I plan to reconfigure my irrigation system, which was installed when the house was built 20 years ago. Hoping to use the existing "guts" of the system, and just update the sprinkler head locations, maybe split some zones up into multiple zones, etc. With the exception of the first 2 zones, all of the valves are in one box, so my plan is to add valves to that box if need be, and then re-run the pipe from each of those valves to where I need it to be. It's probably safe to say that the company that installed the system didn't put much time into calculating flow rate, pressure loss, etc., just based on the fact that the sprinkler head locations aren't even close to optimal for even/full coverage.

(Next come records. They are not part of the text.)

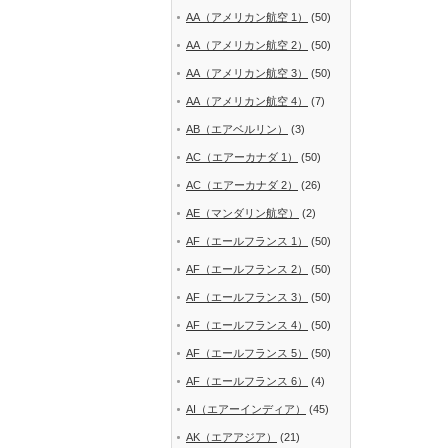
AA（アメリカン航空 1）
(50)
AA（アメリカン航空 2）
(50)
AA（アメリカン航空 3）
(50)
AA（アメリカン航空 4）
(7)
AB（エアベルリン）
(3)
AC（エアーカナダ 1）
(50)
AC（エアーカナダ 2）
(26)
AE（マンダリン航空）
(2)
AF（エールフランス 1）
(50)
AF（エールフランス 2）
(50)
AF（エールフランス 3）
(50)
AF（エールフランス 4）
(50)
AF（エールフランス 5）
(50)
AF（エールフランス 6）
(4)
AI（エアーインディア）
(45)
AK（エアアジア）
(21)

So, I have been reading and re-reading irrigationtutorials.com for the past week, and am designing as if there wasn't already a system, then seeing if I can make that work with the current setup without having to move valve locations or add boxes. I may design the system and then hire out the install, but even if I go that route, having them run the pvc from the current valves is probably quite a bit cheaper than moving valves or adding new valves/boxes in different locations.

I'm not far into the tutorials, but have mapped the yard and am at the stage of filling out the design data form (https://www.irrigationtutorials.com/data.htm).

I'm trying to determine my Available GPM, and to do that, I need to figure out where the current system is tapped into.

Here is a picture of the supply pipe (black PE) going into the house:

I think that the branch off of that is going to the hose bibs, if that's relevant. The supply pipe goes into the house about 4.5 feet below grade, so it's not practical to dig to that and follow it towards the water meter to see if the system taps in before it enters the house.

Outside, about 6 feet from where the supply line enters the house, there is an RPZ valve:


If the system is tapped into the hose bib pipe, I need to use the 3/4" specs (11 GPM), but if it's tapped into the supply line before it enters the house, I need to use the 1" specs (18 GPM).

Any guidance or ideas on how to determine this would be much appreciated.

Also a side note: I measured the circumference of the PE supply pipe at 90mm. Based on the guide on the website (2.96-3.33″ (75-85mm) = 3/4″ pipe OR 3.74-4.24″ (95-108mm) = 1″ pipe), I'm right in the middle of the two. I measured 3 times with a measuring tape to make sure I was correct. If the system is tapped into this supply line, and they for some reason used an odd sized pipe (for the US at least), am I safe to split the difference between the two (11 GPM vs 18 GPM) for my Available GPM, or should I use the lower of the two?


----------



## g-man (Jun 15, 2017)

Very easy to see if they tap before that supply point. Go trigger the irrigation to run. Make sure there is a sprinkler going and then close the ball valve in the blue PEX pipe there. If the system keeps the sprinklers going, then they tap before the house supply point.

As a side note, whoever did that PEX addition was not helping you. The house is on a 3/4 copper, but that's a 3/4 PEX pipe/valve. A 3/4PEX internal diameter is close to 1/2 copper. It is restricting your flow for no good reason.


----------



## Hoosier (Jun 12, 2018)

Thanks! Definitely a simple/logical solution. My brain must have been moving a little slower today.

Interesting to know about the plumbing. Had that put on only about a year ago due to the original shutoff going bad. Guess it might be time to find a new plumber - I would think matching the inside diameter should have been common knowledge for a professional.

Though in this case, any reduction in pressure probably isn't a terrible thing, albeit at the expense of that pipe and fittings... I just measured the pressure on a hose bib at 95 PSI, and the water company said earlier today that it was 85, so sounds like I need to look into dropping that in some way.


----------